Output the records exactly as they appear, with no pictures included.

### [Information provided]
━━━━━━

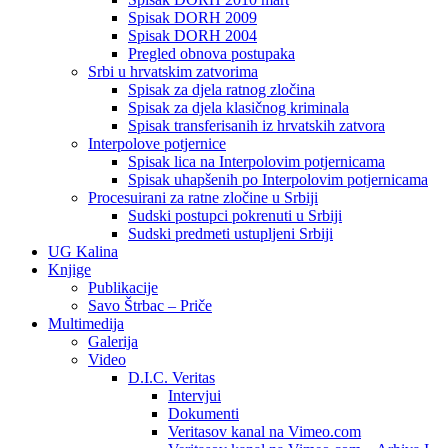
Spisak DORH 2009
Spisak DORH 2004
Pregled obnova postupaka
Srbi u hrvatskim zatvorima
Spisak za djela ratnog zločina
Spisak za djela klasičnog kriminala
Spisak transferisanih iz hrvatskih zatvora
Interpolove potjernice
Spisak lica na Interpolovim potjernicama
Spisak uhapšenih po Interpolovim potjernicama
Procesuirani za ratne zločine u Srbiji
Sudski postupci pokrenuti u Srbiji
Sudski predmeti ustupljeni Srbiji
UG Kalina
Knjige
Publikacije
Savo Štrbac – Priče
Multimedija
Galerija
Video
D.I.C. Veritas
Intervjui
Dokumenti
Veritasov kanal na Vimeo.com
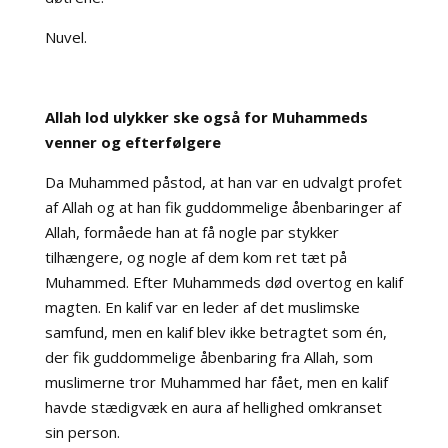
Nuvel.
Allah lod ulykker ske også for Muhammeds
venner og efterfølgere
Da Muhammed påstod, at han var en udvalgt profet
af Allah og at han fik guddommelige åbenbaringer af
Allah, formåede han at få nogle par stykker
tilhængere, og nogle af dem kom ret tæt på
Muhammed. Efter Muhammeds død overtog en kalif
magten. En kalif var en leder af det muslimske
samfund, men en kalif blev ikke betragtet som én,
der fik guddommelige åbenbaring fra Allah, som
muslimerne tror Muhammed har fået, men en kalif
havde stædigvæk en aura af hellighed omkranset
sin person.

━━━━━━

### [Completed exercise]
Spisak DORH 2009
Spisak DORH 2004
Pregled obnova postupaka
Srbi u hrvatskim zatvorima
Spisak za djela ratnog zločina
Spisak za djela klasičnog kriminala
Spisak transferisanih iz hrvatskih zatvora
Interpolove potjernice
Spisak lica na Interpolovim potjernicama
Spisak uhapšenih po Interpolovim potjernicama
Procesuirani za ratne zločine u Srbiji
Sudski postupci pokrenuti u Srbiji
Sudski predmeti ustupljeni Srbiji
UG Kalina
Knjige
Publikacije
Savo Štrbac – Priče
Multimedija
Galerija
Video
D.I.C. Veritas
Intervjui
Dokumenti
Veritasov kanal na Vimeo.com
Nuvel.
Allah lod ulykker ske også for Muhammeds
venner og efterfølgere
Da Muhammed påstod, at han var en udvalgt profet
af Allah og at han fik guddommelige åbenbaringer af
Allah, formåede han at få nogle par stykker
tilhængere, og nogle af dem kom ret tæt på
Muhammed. Efter Muhammeds død overtog en kalif
magten. En kalif var en leder af det muslimske
samfund, men en kalif blev ikke betragtet som én,
der fik guddommelige åbenbaring fra Allah, som
muslimerne tror Muhammed har fået, men en kalif
havde stædigvæk en aura af hellighed omkranset
sin person.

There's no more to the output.